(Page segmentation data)

-=-=-=-=-

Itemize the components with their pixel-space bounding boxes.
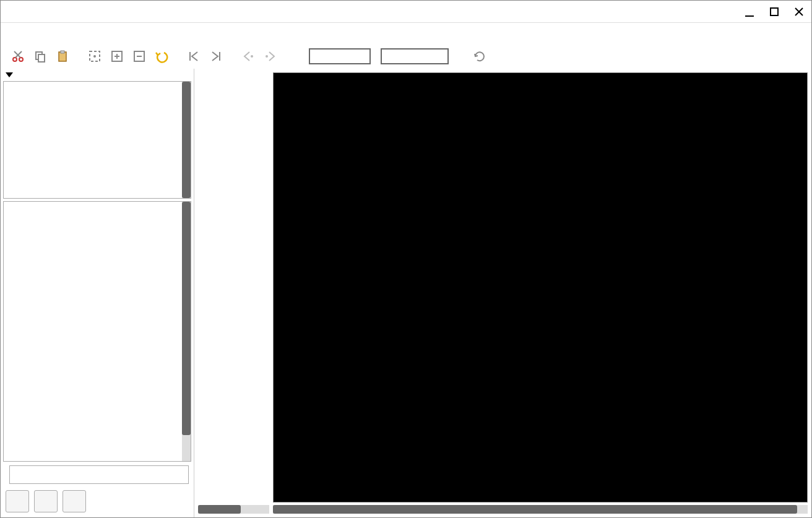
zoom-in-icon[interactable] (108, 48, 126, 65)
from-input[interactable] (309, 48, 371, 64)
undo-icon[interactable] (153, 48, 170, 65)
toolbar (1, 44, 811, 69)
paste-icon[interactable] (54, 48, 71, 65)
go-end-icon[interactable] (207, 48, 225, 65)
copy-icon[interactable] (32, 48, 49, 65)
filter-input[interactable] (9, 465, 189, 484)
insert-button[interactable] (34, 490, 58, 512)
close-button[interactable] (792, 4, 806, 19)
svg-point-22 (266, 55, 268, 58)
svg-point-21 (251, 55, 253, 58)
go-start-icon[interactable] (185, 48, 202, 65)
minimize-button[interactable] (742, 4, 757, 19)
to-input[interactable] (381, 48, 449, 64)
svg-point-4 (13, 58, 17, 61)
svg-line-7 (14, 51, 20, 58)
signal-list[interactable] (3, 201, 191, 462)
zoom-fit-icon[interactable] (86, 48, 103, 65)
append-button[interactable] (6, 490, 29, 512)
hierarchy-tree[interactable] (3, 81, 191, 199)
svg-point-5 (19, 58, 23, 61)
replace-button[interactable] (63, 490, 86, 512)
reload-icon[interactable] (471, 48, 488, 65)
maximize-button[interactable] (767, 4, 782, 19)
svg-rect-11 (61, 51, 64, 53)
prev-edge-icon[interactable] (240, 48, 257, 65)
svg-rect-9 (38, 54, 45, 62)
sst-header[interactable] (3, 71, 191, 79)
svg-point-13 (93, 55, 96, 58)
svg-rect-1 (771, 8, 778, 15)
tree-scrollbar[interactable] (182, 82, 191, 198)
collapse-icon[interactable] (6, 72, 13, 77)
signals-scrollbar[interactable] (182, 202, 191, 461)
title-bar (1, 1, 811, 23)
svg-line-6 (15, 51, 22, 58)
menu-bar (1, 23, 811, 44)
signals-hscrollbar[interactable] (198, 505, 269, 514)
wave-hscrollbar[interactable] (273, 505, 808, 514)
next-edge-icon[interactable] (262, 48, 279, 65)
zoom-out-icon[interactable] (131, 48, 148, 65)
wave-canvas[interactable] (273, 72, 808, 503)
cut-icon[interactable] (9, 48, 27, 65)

-=-=-=-=-

→ **Work to be completed**
In your answer, print the entries above exactly, with the pictures left out.

→ **Response area**
Itemize the components with their pixel-space bounding boxes.
zoom-in-icon[interactable] (108, 48, 126, 65)
from-input[interactable] (309, 48, 371, 64)
undo-icon[interactable] (153, 48, 170, 65)
toolbar (1, 44, 811, 69)
paste-icon[interactable] (54, 48, 71, 65)
go-end-icon[interactable] (207, 48, 225, 65)
copy-icon[interactable] (32, 48, 49, 65)
filter-input[interactable] (9, 465, 189, 484)
insert-button[interactable] (34, 490, 58, 512)
close-button[interactable] (792, 4, 806, 19)
svg-point-22 (266, 55, 268, 58)
svg-point-21 (251, 55, 253, 58)
go-start-icon[interactable] (185, 48, 202, 65)
minimize-button[interactable] (742, 4, 757, 19)
to-input[interactable] (381, 48, 449, 64)
svg-point-4 (13, 58, 17, 61)
svg-line-7 (14, 51, 20, 58)
signal-list[interactable] (3, 201, 191, 462)
zoom-fit-icon[interactable] (86, 48, 103, 65)
append-button[interactable] (6, 490, 29, 512)
hierarchy-tree[interactable] (3, 81, 191, 199)
svg-point-5 (19, 58, 23, 61)
replace-button[interactable] (63, 490, 86, 512)
reload-icon[interactable] (471, 48, 488, 65)
maximize-button[interactable] (767, 4, 782, 19)
svg-rect-11 (61, 51, 64, 53)
prev-edge-icon[interactable] (240, 48, 257, 65)
svg-rect-9 (38, 54, 45, 62)
sst-header[interactable] (3, 71, 191, 79)
svg-point-13 (93, 55, 96, 58)
svg-rect-1 (771, 8, 778, 15)
tree-scrollbar[interactable] (182, 82, 191, 198)
collapse-icon[interactable] (6, 72, 13, 77)
signals-scrollbar[interactable] (182, 202, 191, 461)
title-bar (1, 1, 811, 23)
svg-line-6 (15, 51, 22, 58)
menu-bar (1, 23, 811, 44)
signals-hscrollbar[interactable] (198, 505, 269, 514)
wave-hscrollbar[interactable] (273, 505, 808, 514)
next-edge-icon[interactable] (262, 48, 279, 65)
zoom-out-icon[interactable] (131, 48, 148, 65)
wave-canvas[interactable] (273, 72, 808, 503)
cut-icon[interactable] (9, 48, 27, 65)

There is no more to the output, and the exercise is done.